- [GOAL OF THE EXERCISE]: In the material below, which lines hold the word "мушкилот"? Pick each one out.

▼

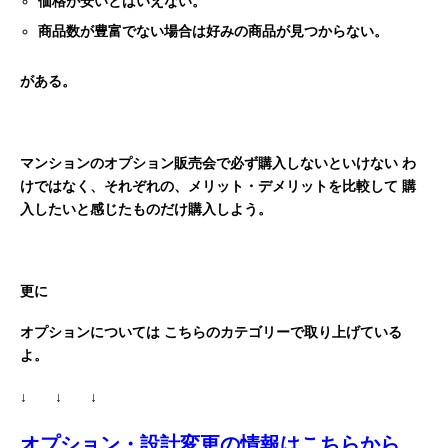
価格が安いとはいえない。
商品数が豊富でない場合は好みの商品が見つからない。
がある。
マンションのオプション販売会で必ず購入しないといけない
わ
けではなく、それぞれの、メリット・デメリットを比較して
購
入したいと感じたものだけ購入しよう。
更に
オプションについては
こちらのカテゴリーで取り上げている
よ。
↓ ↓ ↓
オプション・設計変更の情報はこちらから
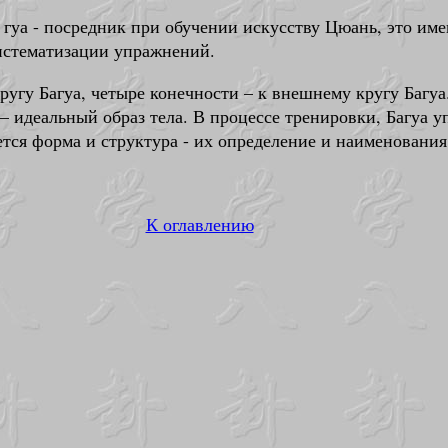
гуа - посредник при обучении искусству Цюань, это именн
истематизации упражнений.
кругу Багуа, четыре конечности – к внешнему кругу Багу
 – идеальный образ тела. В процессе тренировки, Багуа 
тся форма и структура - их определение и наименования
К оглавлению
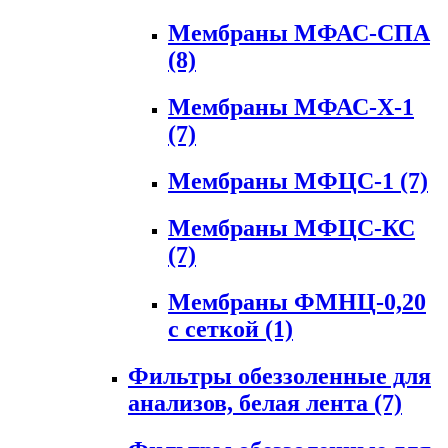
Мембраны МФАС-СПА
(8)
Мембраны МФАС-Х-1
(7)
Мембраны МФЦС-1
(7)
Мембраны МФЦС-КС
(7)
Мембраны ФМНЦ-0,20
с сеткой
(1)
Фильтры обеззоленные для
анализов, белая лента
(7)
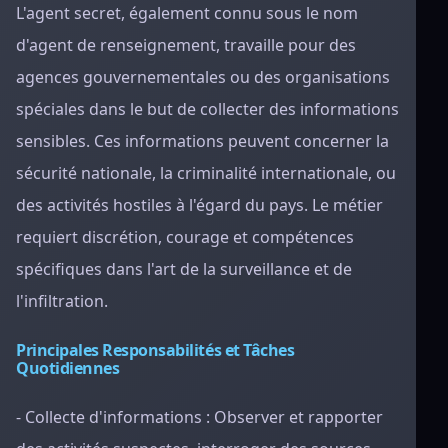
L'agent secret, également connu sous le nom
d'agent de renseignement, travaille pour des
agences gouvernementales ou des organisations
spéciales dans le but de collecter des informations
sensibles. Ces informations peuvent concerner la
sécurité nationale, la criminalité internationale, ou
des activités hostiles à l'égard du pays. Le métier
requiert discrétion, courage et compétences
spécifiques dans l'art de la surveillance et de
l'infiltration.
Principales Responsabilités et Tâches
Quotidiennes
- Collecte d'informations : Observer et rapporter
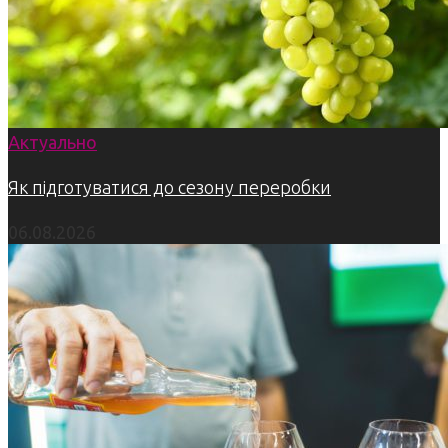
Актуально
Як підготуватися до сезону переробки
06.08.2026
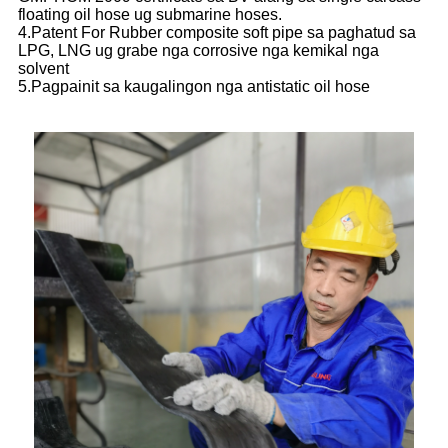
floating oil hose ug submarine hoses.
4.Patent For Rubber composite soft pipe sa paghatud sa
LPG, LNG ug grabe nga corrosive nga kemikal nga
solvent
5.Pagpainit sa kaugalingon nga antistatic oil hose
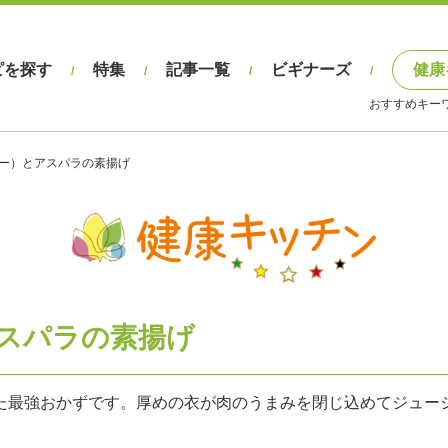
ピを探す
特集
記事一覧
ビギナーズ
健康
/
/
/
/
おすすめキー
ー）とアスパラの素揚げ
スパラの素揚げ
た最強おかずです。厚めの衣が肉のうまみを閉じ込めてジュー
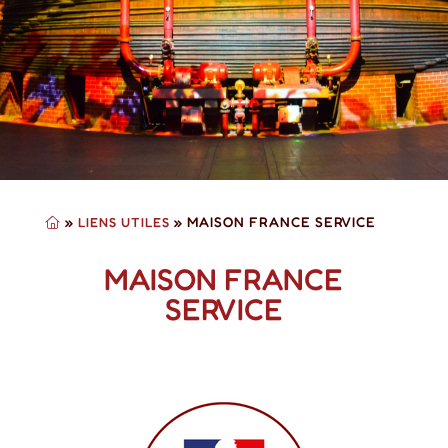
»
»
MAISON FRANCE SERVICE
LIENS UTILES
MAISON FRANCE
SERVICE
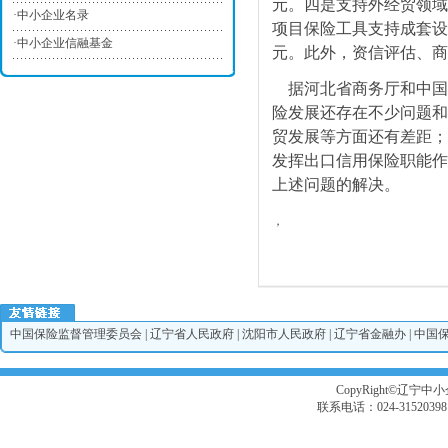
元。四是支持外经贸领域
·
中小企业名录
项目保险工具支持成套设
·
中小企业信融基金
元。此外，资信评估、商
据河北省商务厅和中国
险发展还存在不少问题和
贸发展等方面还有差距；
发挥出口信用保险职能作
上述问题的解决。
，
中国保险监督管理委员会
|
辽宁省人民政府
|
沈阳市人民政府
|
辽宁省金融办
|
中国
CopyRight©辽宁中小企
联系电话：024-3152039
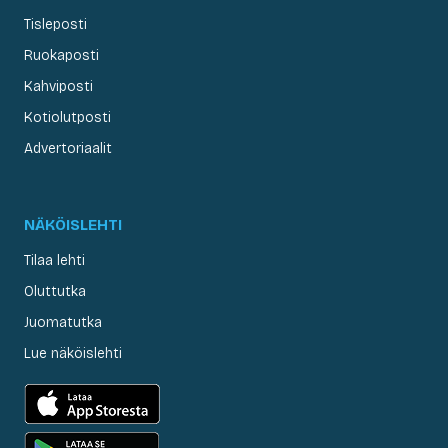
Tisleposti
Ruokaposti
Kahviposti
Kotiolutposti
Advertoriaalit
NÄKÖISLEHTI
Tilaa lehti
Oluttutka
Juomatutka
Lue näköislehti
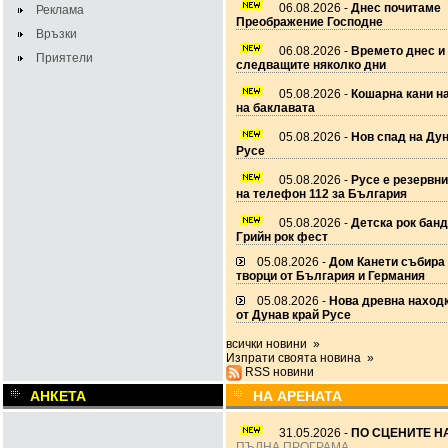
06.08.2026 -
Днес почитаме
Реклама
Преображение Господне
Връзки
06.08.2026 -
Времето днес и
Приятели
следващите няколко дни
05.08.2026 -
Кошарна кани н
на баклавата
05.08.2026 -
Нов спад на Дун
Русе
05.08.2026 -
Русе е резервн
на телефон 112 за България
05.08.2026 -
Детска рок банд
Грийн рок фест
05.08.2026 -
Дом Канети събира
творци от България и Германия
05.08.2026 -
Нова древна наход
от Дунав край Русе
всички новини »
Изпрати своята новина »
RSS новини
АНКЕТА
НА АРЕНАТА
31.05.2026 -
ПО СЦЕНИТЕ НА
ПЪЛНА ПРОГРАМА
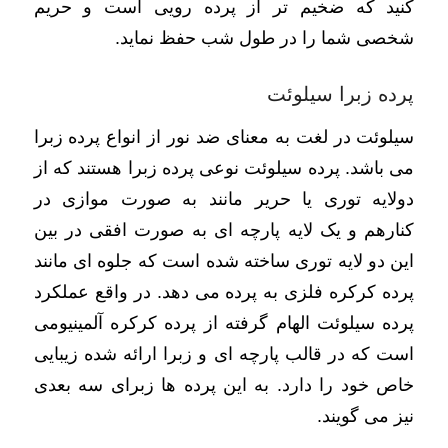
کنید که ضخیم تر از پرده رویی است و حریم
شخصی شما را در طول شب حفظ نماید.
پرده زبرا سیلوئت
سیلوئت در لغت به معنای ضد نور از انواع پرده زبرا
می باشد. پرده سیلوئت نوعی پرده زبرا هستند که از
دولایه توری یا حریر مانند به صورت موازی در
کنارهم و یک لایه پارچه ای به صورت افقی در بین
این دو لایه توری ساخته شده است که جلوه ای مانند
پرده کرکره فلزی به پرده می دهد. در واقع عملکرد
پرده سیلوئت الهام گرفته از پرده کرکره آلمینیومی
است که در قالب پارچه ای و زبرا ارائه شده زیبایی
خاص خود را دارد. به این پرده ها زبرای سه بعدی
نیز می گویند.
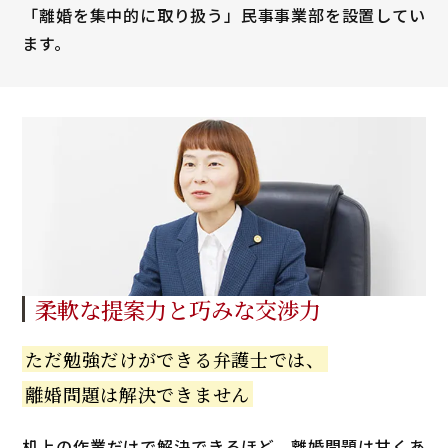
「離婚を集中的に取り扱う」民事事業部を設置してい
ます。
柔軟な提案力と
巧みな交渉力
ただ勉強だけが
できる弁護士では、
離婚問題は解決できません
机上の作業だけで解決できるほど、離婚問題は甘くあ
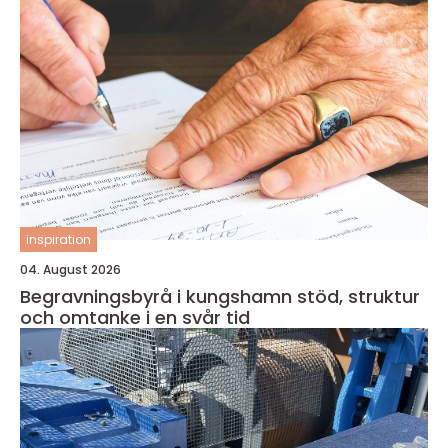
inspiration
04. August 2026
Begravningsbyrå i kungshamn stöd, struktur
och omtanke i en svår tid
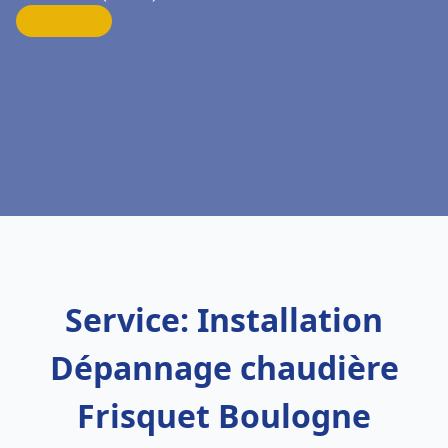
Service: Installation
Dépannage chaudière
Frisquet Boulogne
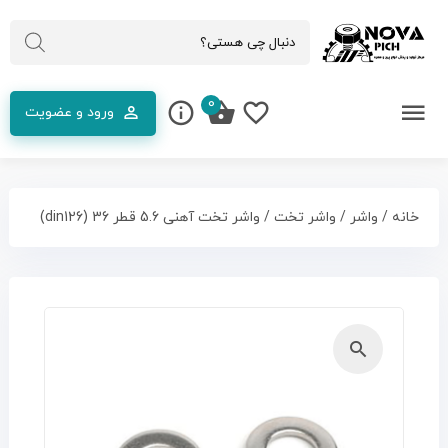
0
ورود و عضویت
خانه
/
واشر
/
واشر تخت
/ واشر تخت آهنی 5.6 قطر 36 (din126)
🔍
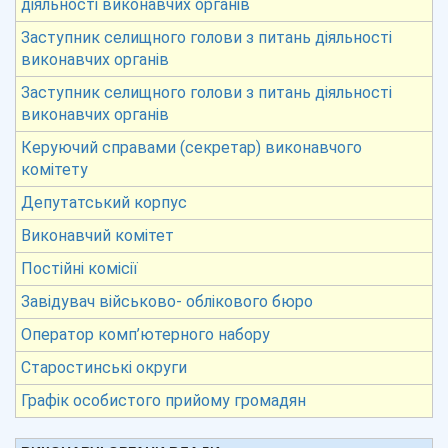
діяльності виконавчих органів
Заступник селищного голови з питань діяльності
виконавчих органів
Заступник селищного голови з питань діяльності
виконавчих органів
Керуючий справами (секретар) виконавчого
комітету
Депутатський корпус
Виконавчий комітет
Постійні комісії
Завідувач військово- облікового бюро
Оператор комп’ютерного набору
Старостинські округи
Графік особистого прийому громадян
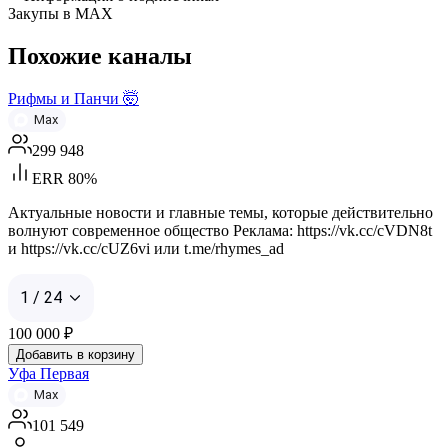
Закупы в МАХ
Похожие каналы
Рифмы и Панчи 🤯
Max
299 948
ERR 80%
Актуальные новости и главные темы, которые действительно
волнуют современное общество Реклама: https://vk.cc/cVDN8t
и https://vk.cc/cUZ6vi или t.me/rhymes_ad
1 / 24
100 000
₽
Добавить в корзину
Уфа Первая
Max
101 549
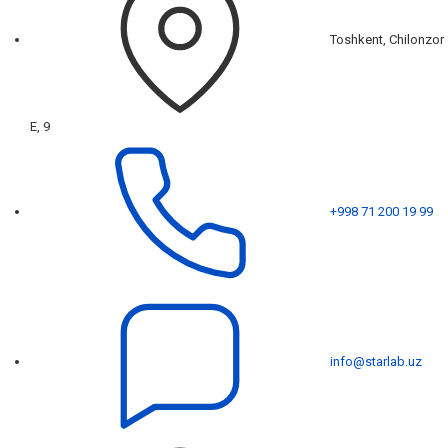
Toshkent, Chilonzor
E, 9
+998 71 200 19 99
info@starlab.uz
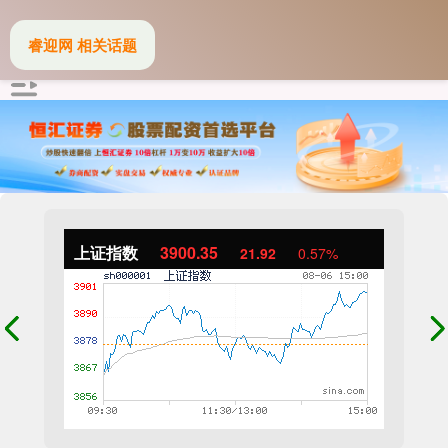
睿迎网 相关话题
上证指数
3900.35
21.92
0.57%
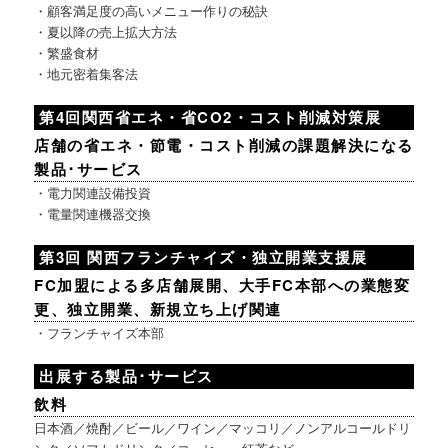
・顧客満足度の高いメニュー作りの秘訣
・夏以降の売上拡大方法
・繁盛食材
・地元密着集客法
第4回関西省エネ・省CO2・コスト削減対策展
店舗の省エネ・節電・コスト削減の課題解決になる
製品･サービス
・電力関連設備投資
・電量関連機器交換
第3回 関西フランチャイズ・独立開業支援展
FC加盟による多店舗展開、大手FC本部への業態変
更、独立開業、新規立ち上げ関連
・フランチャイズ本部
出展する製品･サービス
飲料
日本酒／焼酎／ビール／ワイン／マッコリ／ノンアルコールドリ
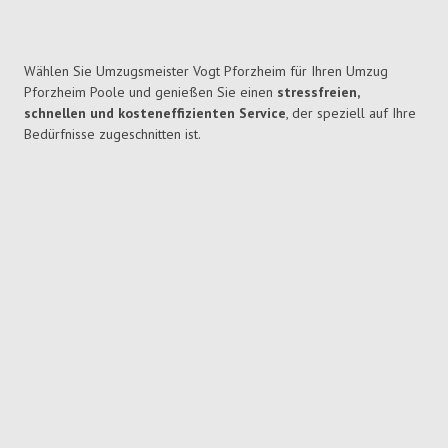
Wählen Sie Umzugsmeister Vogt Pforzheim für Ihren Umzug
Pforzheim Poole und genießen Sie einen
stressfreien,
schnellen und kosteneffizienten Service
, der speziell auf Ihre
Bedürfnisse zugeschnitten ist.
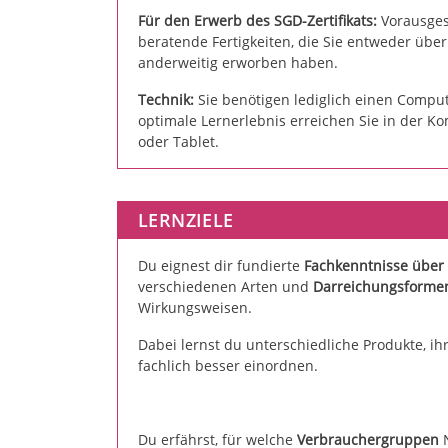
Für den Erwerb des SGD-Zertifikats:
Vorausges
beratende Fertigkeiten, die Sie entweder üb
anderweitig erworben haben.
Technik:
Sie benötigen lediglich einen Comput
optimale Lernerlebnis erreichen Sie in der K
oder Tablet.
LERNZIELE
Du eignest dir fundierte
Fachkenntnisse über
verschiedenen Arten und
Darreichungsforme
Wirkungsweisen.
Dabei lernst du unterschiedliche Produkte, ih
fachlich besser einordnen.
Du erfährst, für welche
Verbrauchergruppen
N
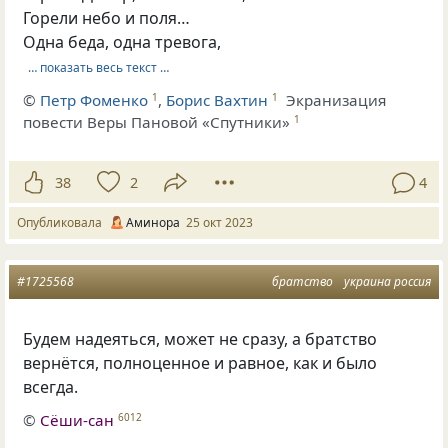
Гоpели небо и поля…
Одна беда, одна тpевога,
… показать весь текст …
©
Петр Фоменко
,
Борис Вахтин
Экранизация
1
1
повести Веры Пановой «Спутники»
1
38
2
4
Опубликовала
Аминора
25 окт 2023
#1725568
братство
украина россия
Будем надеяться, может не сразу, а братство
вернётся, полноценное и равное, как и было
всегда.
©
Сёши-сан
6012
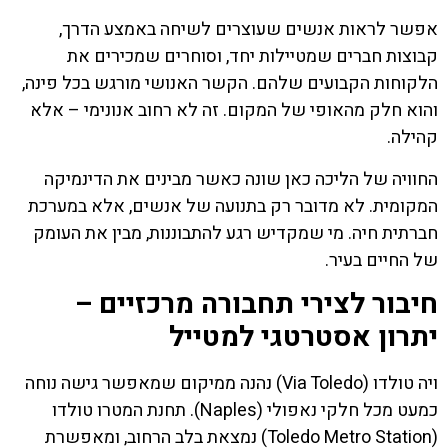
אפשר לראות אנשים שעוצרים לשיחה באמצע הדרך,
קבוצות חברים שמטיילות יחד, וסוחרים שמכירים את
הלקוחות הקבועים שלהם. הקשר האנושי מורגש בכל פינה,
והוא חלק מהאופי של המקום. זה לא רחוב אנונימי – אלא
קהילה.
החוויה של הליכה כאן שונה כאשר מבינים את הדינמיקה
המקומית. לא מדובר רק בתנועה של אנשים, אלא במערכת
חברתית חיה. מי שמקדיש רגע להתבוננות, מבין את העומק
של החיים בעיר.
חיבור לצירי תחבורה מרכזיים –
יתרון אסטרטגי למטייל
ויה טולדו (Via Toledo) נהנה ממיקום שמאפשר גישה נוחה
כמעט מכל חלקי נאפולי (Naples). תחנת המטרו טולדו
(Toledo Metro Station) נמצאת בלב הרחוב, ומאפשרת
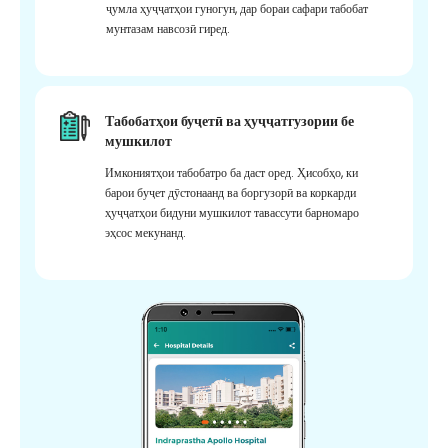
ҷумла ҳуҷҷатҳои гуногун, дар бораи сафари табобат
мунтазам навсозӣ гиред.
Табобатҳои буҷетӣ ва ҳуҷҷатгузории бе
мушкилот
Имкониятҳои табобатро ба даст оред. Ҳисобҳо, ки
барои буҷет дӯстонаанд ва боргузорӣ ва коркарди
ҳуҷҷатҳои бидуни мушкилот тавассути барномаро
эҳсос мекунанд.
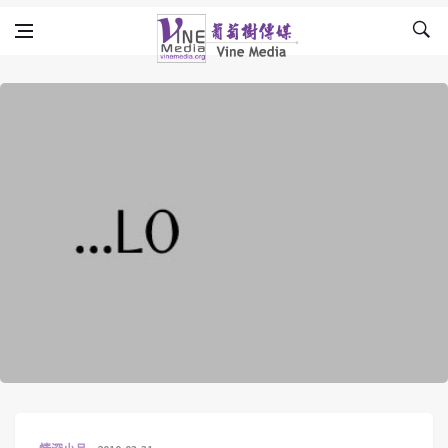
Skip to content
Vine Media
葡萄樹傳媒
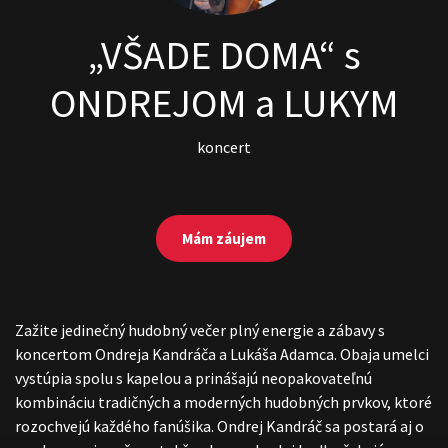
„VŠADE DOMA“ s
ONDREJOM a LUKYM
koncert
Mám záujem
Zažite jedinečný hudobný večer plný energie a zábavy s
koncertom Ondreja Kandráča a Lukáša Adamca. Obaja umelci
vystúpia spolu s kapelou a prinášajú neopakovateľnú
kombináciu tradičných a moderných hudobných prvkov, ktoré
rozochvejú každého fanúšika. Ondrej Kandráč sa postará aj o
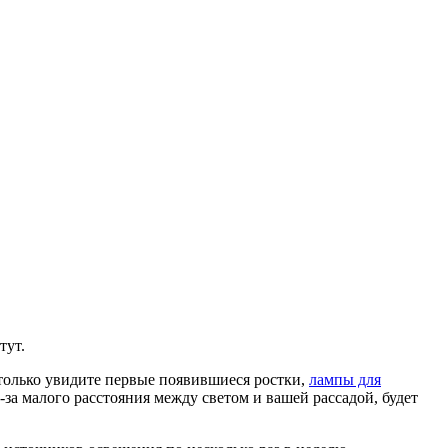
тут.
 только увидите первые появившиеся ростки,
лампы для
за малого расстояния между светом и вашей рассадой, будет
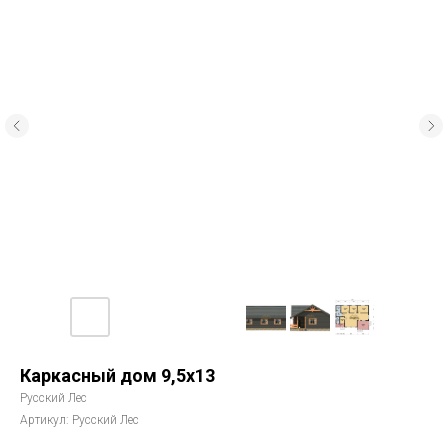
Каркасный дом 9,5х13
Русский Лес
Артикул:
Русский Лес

▲

- [SOLUTION]:
мушкилот
ҳуҷҷатҳои бидуни мушкилот тавассути барномаро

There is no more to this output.